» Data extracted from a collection
++++
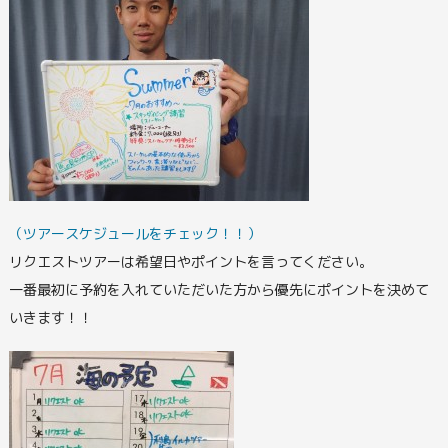
（ツアースケジュールをチェック！！）
リクエストツアーは希望日やポイントを言ってください。
一番最初に予約を入れていただいた方から優先にポイントを決めて
いきます！！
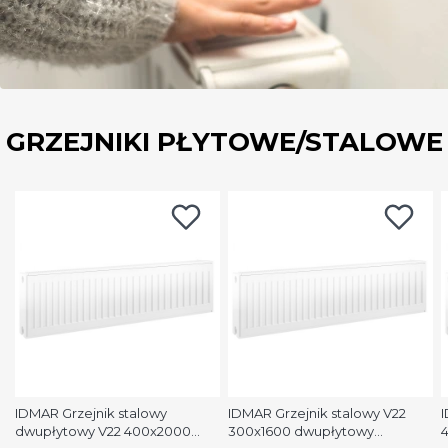
GRZEJNIKI PŁYTOWE/STALOWE
IDMAR Grzejnik stalowy
IDMAR Grzejnik stalowy V22
I
dwupłytowy V22 400x2000
300x1600 dwupłytowy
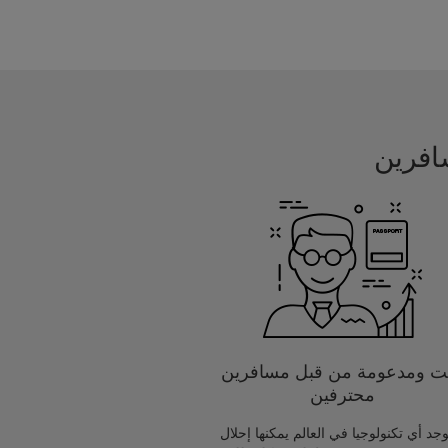
يت ومدعومة من قبل مسافرين
محترفين
يوجد أي تكنولوجيا في العالم يمكنها إحلال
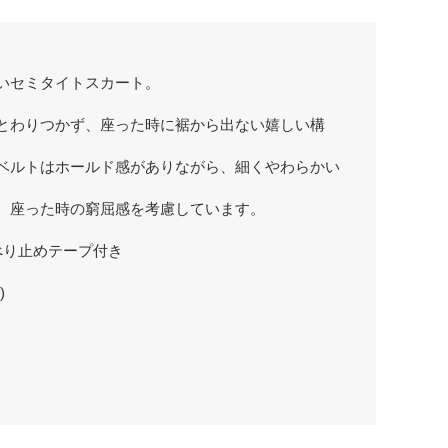
いセミタイトスカート。
。
とわりつかず、座った時に裾から出ない嬉しい構
ベルトはホールド感がありながら、細くやわらかい
、座った時の窮屈感を考慮しています。
べり止めテープ付き
)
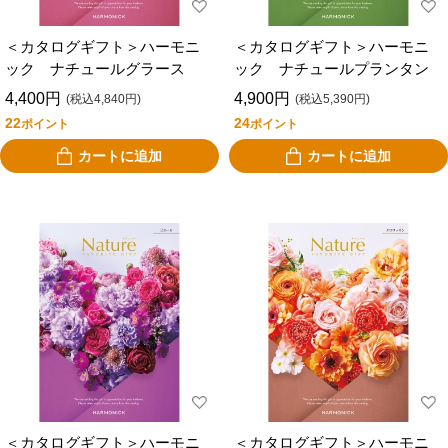
＜カタログギフト＞ハーモニ
＜カタログギフト＞ハーモニ
ック ナチュールグラース
ック ナチュールプランタン
4,400円
4,900円
(税込4,840円)
(税込5,390円)
22
24
ポイント
ポイント
カートに追加
カートに追加
＜カタログギフト＞ハーモニ
＜カタログギフト＞ハーモニ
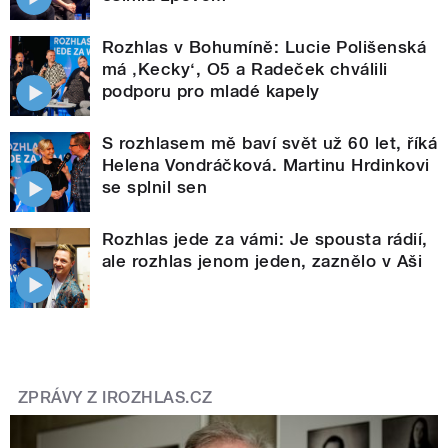
Rozhlas v Bohumíně: Lucie Polišenská
má ‚Kecky‘, O5 a Radeček chválili
podporu pro mladé kapely
S rozhlasem mě baví svět už 60 let, říká
Helena Vondráčková. Martinu Hrdinkovi
se splnil sen
Rozhlas jede za vámi: Je spousta rádií,
ale rozhlas jenom jeden, zaznělo v Aši
ZPRÁVY Z IROZHLAS.CZ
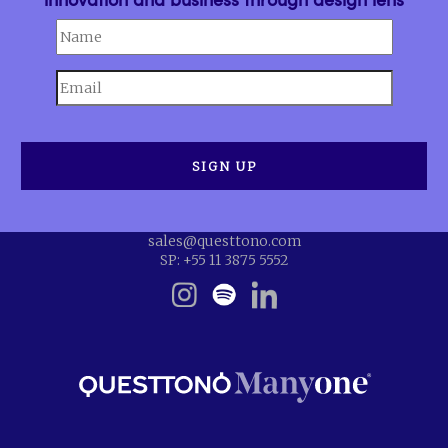
sales@questtono.com
SP: +55 11 3875 5552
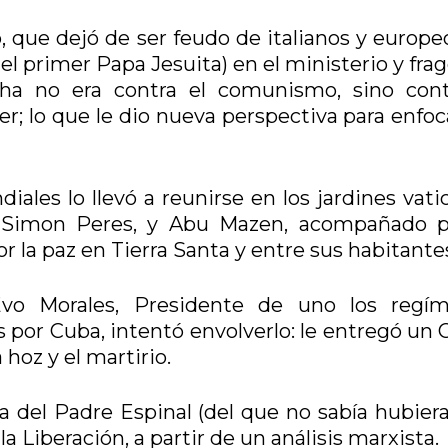
 que dejó de ser feudo de italianos y europeo
s el primer Papa Jesuita) en el ministerio y fra
cha no era contra el comunismo, sino cont
; lo que le dio nueva perspectiva para enfoca
iales lo llevó a reunirse en los jardines vat
a, Simon Peres, y Abu Mazen, acompañado p
r la paz en Tierra Santa y entre sus habitante
 Evo Morales, Presidente de uno los regí
s por Cuba, intentó envolverlo: le entregó un 
 hoz y el martirio.
ra del Padre Espinal (del que no sabía hubier
la Liberación, a partir de un análisis marxista.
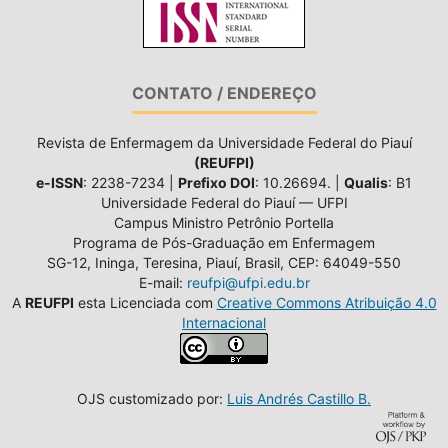
CONTATO / ENDEREÇO
Revista de Enfermagem da Universidade Federal do Piauí
(REUFPI)
e-ISSN
: 2238-7234 |
Prefixo DOI
: 10.26694. |
Qualis
: B1
Universidade Federal do Piauí — UFPI
Campus Ministro Petrônio Portella
Programa de Pós-Graduação em Enfermagem
SG-12, Ininga, Teresina, Piauí, Brasil, CEP: 64049-550
E-mail:
reufpi@ufpi.edu.br
A
REUFPI
esta Licenciada com
Creative Commons Atribuição 4.0
Internacional
OJS customizado por:
Luis Andrés Castillo B.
++++
» Problem to solve
Give back, word for word, only the lines above from the line holding "s el primer" to the line holding "r la paz en", both included.

» Reply to the exercise
s el primer Papa Jesuita) en el ministerio y fra
cha no era contra el comunismo, sino cont
; lo que le dio nueva perspectiva para enfoca
iales lo llevó a reunirse en los jardines vat
a, Simon Peres, y Abu Mazen, acompañado p
r la paz en Tierra Santa y entre sus habitante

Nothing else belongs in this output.